A method to improve testing for E. coli in beef and a system for evaluating a product used to reinforce pavement earned funding through a Florida State University program that supports researchers who are bringing their academic work to the marketplace.
FSU’s Office of the Vice President for Research awarded faculty members a pot of more than $73,000 through the Fall 2020 GAP Commercialization Investment Program.
The event is organized by the FSU Office of Commercialization. The goal is to help researchers advance their work to a point where an outside entity, such as a business or government agency, sees its commercial potential. Faculty members explain their work to a panel of business and university leaders, who decide which projects are ready for funding.
“The Office of Commercialization is an important tool for helping researchers bridge the gap between the laboratory and the marketplace,” said former Vice President for Research Gary K. Ostrander, who presided over the event before stepping down at the end of the year to rejoin the FSU faculty. “Our researchers do great work, and this program helps them broaden the reach of that work.”
The winning proposals were:
A system for testing a product that reinforces pavement: Qian Zhang, an assistant professor in the Department of Civil and Environmental Engineering at the FAMU-FSU College of Engineering, presented her research to create a testing apparatus for a product used to reinforce pavement.

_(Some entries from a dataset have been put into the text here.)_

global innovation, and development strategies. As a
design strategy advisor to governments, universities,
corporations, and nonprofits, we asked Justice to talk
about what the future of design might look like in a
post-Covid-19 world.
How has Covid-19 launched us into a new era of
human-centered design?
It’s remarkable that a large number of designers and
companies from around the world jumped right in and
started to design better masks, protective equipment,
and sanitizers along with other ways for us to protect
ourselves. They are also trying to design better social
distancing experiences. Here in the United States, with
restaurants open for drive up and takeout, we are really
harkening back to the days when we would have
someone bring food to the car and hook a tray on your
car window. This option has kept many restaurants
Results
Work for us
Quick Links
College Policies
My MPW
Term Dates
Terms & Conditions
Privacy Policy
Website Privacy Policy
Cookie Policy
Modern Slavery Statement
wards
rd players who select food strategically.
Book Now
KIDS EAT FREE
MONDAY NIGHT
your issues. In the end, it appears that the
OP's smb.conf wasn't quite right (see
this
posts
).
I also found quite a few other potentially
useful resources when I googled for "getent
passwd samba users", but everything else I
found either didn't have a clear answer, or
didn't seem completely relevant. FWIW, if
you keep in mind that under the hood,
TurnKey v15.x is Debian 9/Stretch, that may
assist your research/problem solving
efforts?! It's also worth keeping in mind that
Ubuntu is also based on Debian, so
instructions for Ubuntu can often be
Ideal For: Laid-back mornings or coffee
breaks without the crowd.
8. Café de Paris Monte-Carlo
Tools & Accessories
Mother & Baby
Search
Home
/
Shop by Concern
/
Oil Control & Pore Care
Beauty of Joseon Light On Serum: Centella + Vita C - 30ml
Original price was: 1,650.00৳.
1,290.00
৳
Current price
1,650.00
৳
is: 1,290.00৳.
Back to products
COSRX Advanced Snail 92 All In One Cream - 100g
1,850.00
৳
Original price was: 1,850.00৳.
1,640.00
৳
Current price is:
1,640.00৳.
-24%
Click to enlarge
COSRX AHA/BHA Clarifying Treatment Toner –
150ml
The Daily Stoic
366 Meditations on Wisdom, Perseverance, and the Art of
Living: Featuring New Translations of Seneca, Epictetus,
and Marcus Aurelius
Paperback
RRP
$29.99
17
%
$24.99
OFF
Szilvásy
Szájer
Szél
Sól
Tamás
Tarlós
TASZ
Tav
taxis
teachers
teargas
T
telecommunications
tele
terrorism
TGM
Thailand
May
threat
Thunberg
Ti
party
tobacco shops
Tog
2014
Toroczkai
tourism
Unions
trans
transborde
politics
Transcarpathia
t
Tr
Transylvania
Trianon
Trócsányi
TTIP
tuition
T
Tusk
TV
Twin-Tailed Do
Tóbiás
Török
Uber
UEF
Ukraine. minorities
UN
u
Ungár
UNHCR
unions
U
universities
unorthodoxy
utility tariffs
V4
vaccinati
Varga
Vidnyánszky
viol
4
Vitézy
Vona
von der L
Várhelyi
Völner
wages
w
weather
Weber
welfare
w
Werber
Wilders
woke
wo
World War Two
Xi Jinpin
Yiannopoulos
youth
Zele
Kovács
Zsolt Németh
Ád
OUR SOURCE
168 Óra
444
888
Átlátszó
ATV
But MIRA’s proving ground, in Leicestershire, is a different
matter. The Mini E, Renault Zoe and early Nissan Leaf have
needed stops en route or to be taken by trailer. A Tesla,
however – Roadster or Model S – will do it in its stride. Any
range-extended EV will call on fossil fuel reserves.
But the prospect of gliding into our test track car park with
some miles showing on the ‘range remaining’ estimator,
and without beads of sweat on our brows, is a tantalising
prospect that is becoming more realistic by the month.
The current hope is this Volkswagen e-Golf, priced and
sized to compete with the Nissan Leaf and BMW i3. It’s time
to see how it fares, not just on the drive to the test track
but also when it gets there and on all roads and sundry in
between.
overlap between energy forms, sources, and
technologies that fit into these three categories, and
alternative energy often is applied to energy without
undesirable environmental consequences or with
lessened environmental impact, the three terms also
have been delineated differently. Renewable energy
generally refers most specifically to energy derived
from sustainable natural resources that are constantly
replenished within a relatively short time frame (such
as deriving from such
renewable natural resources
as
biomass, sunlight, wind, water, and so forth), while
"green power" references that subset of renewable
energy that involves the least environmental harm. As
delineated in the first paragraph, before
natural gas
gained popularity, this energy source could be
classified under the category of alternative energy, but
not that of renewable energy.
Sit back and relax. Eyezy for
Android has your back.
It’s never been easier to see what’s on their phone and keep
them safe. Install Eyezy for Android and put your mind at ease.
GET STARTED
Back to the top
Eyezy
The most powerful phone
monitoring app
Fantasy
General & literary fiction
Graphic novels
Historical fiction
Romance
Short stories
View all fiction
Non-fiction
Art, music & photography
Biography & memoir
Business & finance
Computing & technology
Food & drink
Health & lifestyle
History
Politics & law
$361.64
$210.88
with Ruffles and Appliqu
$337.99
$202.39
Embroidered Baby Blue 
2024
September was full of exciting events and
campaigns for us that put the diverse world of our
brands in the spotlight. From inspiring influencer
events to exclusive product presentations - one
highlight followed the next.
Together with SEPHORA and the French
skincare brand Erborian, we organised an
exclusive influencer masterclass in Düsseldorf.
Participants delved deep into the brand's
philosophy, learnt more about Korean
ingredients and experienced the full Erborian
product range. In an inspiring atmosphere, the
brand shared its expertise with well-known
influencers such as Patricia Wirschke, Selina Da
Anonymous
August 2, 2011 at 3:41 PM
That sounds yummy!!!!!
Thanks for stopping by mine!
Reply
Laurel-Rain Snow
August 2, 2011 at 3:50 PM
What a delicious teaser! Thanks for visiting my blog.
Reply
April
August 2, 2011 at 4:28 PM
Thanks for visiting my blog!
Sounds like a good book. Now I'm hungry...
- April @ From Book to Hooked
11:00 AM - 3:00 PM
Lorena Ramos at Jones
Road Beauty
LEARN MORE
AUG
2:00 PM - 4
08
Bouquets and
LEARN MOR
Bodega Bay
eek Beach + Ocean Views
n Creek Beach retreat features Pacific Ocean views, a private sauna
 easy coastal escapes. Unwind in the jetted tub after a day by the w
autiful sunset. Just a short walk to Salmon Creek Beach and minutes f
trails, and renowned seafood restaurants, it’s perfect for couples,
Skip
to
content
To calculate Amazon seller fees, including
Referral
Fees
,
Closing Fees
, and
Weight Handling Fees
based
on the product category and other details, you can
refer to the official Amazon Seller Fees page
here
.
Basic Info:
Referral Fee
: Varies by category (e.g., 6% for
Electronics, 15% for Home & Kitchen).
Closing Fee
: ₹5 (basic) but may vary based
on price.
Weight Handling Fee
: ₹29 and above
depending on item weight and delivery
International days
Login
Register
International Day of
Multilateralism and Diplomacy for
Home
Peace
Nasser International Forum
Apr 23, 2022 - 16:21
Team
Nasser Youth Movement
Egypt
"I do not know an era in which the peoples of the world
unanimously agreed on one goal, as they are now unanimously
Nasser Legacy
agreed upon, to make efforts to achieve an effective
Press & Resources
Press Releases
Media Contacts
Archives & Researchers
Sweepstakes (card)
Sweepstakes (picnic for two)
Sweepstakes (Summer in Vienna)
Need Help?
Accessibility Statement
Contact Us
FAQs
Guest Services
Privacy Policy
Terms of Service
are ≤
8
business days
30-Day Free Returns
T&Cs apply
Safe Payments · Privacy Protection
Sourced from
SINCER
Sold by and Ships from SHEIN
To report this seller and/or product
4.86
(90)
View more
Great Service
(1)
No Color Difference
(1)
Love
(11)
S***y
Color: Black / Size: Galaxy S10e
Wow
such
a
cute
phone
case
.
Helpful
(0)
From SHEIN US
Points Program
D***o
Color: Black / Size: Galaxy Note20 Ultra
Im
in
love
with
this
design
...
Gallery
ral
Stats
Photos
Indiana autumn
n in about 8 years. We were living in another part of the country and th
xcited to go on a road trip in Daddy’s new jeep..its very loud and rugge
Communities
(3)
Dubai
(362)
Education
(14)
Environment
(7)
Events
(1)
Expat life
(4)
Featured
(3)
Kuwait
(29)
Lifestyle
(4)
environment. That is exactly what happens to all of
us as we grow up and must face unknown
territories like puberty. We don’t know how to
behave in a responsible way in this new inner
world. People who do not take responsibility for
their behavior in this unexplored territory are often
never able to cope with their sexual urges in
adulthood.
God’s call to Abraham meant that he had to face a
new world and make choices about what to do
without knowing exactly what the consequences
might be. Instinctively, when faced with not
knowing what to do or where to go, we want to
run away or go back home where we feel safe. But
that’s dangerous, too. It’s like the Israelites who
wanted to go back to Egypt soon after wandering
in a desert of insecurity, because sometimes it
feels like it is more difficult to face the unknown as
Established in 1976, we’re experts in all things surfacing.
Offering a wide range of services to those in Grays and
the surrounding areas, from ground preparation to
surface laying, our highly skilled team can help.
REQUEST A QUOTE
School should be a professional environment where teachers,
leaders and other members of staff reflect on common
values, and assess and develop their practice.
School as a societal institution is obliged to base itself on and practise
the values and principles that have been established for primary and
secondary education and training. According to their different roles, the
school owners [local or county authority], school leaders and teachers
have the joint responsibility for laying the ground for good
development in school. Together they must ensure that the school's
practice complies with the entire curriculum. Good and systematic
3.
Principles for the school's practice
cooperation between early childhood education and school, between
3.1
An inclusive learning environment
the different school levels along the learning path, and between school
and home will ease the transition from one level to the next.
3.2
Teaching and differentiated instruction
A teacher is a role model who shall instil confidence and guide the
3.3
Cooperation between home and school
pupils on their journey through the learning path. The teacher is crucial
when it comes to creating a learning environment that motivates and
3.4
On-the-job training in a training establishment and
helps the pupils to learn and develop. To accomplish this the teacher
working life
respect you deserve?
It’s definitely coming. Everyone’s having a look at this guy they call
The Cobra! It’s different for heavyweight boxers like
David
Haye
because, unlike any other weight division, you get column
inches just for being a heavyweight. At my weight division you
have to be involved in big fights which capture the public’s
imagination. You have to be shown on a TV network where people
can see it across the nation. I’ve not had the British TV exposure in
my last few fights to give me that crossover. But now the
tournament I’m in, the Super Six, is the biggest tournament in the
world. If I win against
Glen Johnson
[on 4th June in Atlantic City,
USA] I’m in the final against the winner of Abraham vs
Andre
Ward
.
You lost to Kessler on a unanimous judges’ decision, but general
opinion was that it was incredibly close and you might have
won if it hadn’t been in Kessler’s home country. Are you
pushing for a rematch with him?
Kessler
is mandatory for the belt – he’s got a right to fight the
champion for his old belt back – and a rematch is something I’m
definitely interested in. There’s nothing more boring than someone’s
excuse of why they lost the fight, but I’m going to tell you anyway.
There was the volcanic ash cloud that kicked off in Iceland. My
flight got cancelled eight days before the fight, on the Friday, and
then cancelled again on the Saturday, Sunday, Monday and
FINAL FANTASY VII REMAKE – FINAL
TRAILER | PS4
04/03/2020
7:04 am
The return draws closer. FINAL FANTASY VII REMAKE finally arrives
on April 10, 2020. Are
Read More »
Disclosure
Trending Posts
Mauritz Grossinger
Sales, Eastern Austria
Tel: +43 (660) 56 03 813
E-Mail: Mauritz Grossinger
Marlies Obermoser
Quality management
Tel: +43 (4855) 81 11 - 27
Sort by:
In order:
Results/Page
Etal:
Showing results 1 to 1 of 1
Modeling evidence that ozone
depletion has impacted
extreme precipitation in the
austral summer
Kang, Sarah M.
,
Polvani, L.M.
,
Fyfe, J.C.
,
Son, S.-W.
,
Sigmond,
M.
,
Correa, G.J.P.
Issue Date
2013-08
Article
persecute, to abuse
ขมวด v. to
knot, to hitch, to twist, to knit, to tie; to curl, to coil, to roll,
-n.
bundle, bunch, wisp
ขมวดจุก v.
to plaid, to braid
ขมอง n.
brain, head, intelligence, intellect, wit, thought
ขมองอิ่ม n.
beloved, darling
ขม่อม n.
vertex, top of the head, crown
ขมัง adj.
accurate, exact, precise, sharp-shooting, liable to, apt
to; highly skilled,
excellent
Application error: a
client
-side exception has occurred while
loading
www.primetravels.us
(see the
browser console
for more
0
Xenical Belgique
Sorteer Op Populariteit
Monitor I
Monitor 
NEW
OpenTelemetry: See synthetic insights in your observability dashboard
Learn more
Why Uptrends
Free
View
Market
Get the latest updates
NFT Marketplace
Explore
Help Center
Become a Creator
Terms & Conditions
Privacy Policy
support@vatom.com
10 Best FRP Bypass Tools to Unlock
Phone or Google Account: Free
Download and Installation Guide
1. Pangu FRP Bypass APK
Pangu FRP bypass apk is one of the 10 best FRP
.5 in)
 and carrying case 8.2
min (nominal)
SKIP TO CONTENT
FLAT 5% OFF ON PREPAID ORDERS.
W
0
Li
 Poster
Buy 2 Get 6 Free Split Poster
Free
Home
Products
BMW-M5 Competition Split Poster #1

Paving roads now sometimes includes the application of a layer that helps prevent cracking. That layer, known as an interlayer, needs to be tested after manufacturing to ensure it works properly. Zhang’s project will develop a testing method and apparatus that can handle larger samples of interlayer than current methods. Most existing methods focus on pavement that cracks from horizontal movement, but Zhang’s procedure also analyzes how vertical movement affects the pavement cracking.
A test that could reduce false positives for E. coli in beef testing: Prashant Singh, an assistant professor in the Department of Nutrition, Food and Exercise Sciences in the College of Human Sciences, is developing a procedure to test beef samples for the presence of E. coli. Existing testing does a poor job of distinguishing between disease-causing and harmless strains of the bacteria. This high rate of false positives means safe meat must be diverted for heat treatment or destroyed, and it results in about $47 million lost each year for the beef industry. Singh has developed a procedure that distinguishes between virulent and avirulent strains. He will use the funding to validate his procedure and apply for certification from an international organization that regulates tests for foodborne pathogens, which is essential for commercialization.